[Dataset entries]
________

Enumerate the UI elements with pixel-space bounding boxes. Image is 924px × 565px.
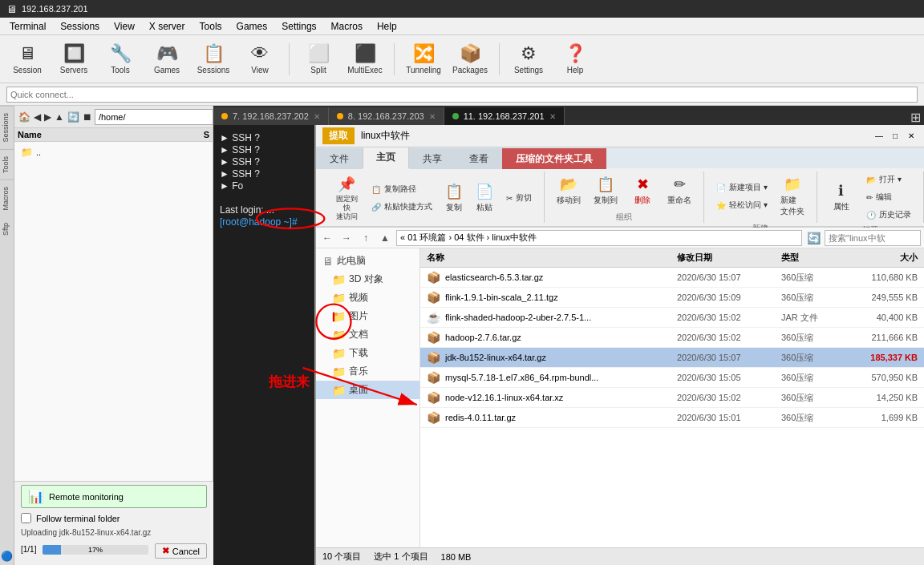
toolbar-packages-btn[interactable]: 📦 Packages xyxy=(449,38,491,80)
ribbon-history-btn[interactable]: 🕐 历史记录 xyxy=(861,207,917,223)
new-tab-btn[interactable]: ⊞ xyxy=(910,110,921,125)
toolbar-tunneling-btn[interactable]: 🔀 Tunneling xyxy=(403,38,444,80)
toolbar-tools-btn[interactable]: 🔧 Tools xyxy=(99,38,141,80)
fm-maximize-btn[interactable]: □ xyxy=(889,130,902,143)
sidebar-tab-macros[interactable]: Macros xyxy=(0,180,14,217)
search-input[interactable] xyxy=(825,230,921,246)
toolbar-session-btn[interactable]: 🖥 Session xyxy=(6,38,48,80)
fm-tree-pictures[interactable]: 📁 图片 xyxy=(316,307,419,325)
quick-connect-input[interactable] xyxy=(6,87,918,103)
file-row-4[interactable]: 📦 jdk-8u152-linux-x64.tar.gz 2020/6/30 1… xyxy=(420,348,924,368)
left-panel-back-btn[interactable]: ◀ xyxy=(33,109,42,125)
cancel-upload-btn[interactable]: ✖ Cancel xyxy=(155,543,207,559)
col-header-date[interactable]: 修改日期 xyxy=(677,252,781,264)
ribbon-moveto-btn[interactable]: 📂 移动到 xyxy=(551,172,586,210)
col-header-size[interactable]: 大小 xyxy=(845,252,918,264)
file-row-0[interactable]: 📦 elasticsearch-6.5.3.tar.gz 2020/6/30 1… xyxy=(420,268,924,288)
nav-up-btn[interactable]: ↑ xyxy=(358,230,374,246)
ribbon-tab-compress[interactable]: 压缩的文件夹工具 xyxy=(502,148,606,169)
toolbar-multiexec-btn[interactable]: ⬛ MultiExec xyxy=(344,38,386,80)
nav-forward-btn[interactable]: → xyxy=(338,230,355,246)
follow-terminal-checkbox[interactable] xyxy=(21,513,31,523)
menu-sessions[interactable]: Sessions xyxy=(54,19,106,34)
sidebar-tab-tools[interactable]: Tools xyxy=(0,149,14,180)
fm-tree-music[interactable]: 📁 音乐 xyxy=(316,362,419,381)
toolbar-sessions-btn[interactable]: 📋 Sessions xyxy=(192,38,234,80)
nav-recent-btn[interactable]: ▲ xyxy=(377,230,393,246)
terminal-tab-201-label: 11. 192.168.237.201 xyxy=(464,111,545,121)
toolbar-split-btn[interactable]: ⬜ Split xyxy=(298,38,339,80)
left-panel-home-btn[interactable]: 🏠 xyxy=(18,109,31,125)
tree-row-parent[interactable]: 📁 .. xyxy=(18,145,209,159)
tab-202-close[interactable]: ✕ xyxy=(314,112,320,121)
nav-back-btn[interactable]: ← xyxy=(319,230,335,246)
ribbon-tab-home[interactable]: 主页 xyxy=(363,147,409,169)
toolbar-view-btn[interactable]: 👁 View xyxy=(239,38,281,80)
file-row-5[interactable]: 📦 mysql-5.7.18-1.el7.x86_64.rpm-bundl...… xyxy=(420,368,924,388)
file-row-2[interactable]: ☕ flink-shaded-hadoop-2-uber-2.7.5-1... … xyxy=(420,308,924,328)
ribbon-open-btn[interactable]: 📂 打开 ▾ xyxy=(861,172,917,188)
ribbon-newfolder-btn[interactable]: 📁 新建文件夹 xyxy=(775,172,810,221)
refresh-btn[interactable]: 🔄 xyxy=(805,230,821,246)
file-row-7[interactable]: 📦 redis-4.0.11.tar.gz 2020/6/30 15:01 36… xyxy=(420,408,924,428)
ribbon-paste-btn[interactable]: 📄 粘贴 xyxy=(470,179,499,217)
col-header-name[interactable]: 名称 xyxy=(427,252,677,264)
toolbar-help-btn[interactable]: ❓ Help xyxy=(554,38,596,80)
left-panel-refresh-btn[interactable]: 🔄 xyxy=(67,109,80,125)
fm-tree-3d[interactable]: 📁 3D 对象 xyxy=(316,270,419,289)
ribbon-pin-btn[interactable]: 📌 固定到快速访问 xyxy=(329,172,364,224)
col-header-type[interactable]: 类型 xyxy=(781,252,845,264)
terminal-tab-202[interactable]: 7. 192.168.237.202 ✕ xyxy=(213,107,329,125)
ribbon-pasteshortcut-btn[interactable]: 🔗 粘贴快捷方式 xyxy=(366,199,438,215)
ribbon-cut-btn[interactable]: ✂ 剪切 xyxy=(500,190,537,206)
terminal-tab-203[interactable]: 8. 192.168.237.203 ✕ xyxy=(329,107,444,125)
menu-help[interactable]: Help xyxy=(371,19,403,34)
ribbon-delete-btn[interactable]: ✖ 删除 xyxy=(625,172,660,210)
menu-macros[interactable]: Macros xyxy=(325,19,369,34)
terminal-tab-201[interactable]: 11. 192.168.237.201 ✕ xyxy=(444,107,565,125)
file-row-1[interactable]: 📦 flink-1.9.1-bin-scala_2.11.tgz 2020/6/… xyxy=(420,288,924,308)
menu-settings[interactable]: Settings xyxy=(275,19,322,34)
ribbon-copypath-btn[interactable]: 📋 复制路径 xyxy=(366,181,438,197)
tab-201-close[interactable]: ✕ xyxy=(549,112,556,121)
ribbon-copyto-btn[interactable]: 📋 复制到 xyxy=(588,172,623,210)
ribbon-newitem-btn[interactable]: 📄 新建项目 ▾ xyxy=(711,180,773,196)
left-panel-forward-btn[interactable]: ▶ xyxy=(43,109,52,125)
menu-games[interactable]: Games xyxy=(230,19,274,34)
ribbon-tab-file[interactable]: 文件 xyxy=(316,148,363,169)
fm-tree-downloads[interactable]: 📁 下载 xyxy=(316,344,419,362)
remote-monitoring-btn[interactable]: 📊 Remote monitoring xyxy=(21,485,207,508)
fm-tree-docs[interactable]: 📁 文档 xyxy=(316,325,419,344)
sidebar-bottom-icon[interactable]: 🔵 xyxy=(0,547,16,565)
sidebar-tab-sftp[interactable]: Sftp xyxy=(0,216,14,242)
left-panel-path-input[interactable] xyxy=(95,109,213,125)
ribbon-edit-btn[interactable]: ✏ 编辑 xyxy=(861,189,917,205)
tab-dot-203 xyxy=(337,113,343,119)
sidebar-tab-sessions[interactable]: Sessions xyxy=(0,106,14,149)
ribbon-easyaccess-btn[interactable]: ⭐ 轻松访问 ▾ xyxy=(711,197,773,213)
settings-icon: ⚙ xyxy=(521,43,537,64)
left-panel-up-btn[interactable]: ▲ xyxy=(54,109,65,125)
fm-tree-desktop[interactable]: 📁 桌面 xyxy=(316,381,419,399)
tab-203-close[interactable]: ✕ xyxy=(429,112,436,121)
toolbar-servers-btn[interactable]: 🔲 Servers xyxy=(53,38,95,80)
ribbon-tab-view[interactable]: 查看 xyxy=(456,148,502,169)
menu-terminal[interactable]: Terminal xyxy=(3,19,52,34)
menu-view[interactable]: View xyxy=(107,19,141,34)
fm-tree-video[interactable]: 📁 视频 xyxy=(316,289,419,307)
fm-minimize-btn[interactable]: — xyxy=(873,130,886,143)
left-panel-stop-btn[interactable]: ⏹ xyxy=(82,109,93,125)
toolbar-games-btn[interactable]: 🎮 Games xyxy=(146,38,188,80)
file-row-6[interactable]: 📦 node-v12.16.1-linux-x64.tar.xz 2020/6/… xyxy=(420,388,924,408)
ribbon-tab-share[interactable]: 共享 xyxy=(409,148,456,169)
ribbon-properties-btn[interactable]: ℹ 属性 xyxy=(824,178,859,216)
ribbon-rename-btn[interactable]: ✏ 重命名 xyxy=(662,172,697,210)
menu-tools[interactable]: Tools xyxy=(193,19,229,34)
menu-xserver[interactable]: X server xyxy=(143,19,192,34)
file-row-3[interactable]: 📦 hadoop-2.7.6.tar.gz 2020/6/30 15:02 36… xyxy=(420,328,924,348)
address-path[interactable]: « 01 环境篇 › 04 软件 › linux中软件 xyxy=(396,230,802,246)
toolbar-settings-btn[interactable]: ⚙ Settings xyxy=(508,38,549,80)
fm-tree-thispc[interactable]: 🖥 此电脑 xyxy=(316,252,419,270)
fm-close-btn[interactable]: ✕ xyxy=(905,130,918,143)
ribbon-copy-btn[interactable]: 📋 复制 xyxy=(440,179,468,217)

________

Instructions to follow. Scan the entries for lines holding the string "hadoop", then copy every one of them.

Answer to this task.
file-row-2[interactable]: ☕ flink-shaded-hadoop-2-uber-2.7.5-1... … xyxy=(420,308,924,328)
file-row-3[interactable]: 📦 hadoop-2.7.6.tar.gz 2020/6/30 15:02 36… xyxy=(420,328,924,348)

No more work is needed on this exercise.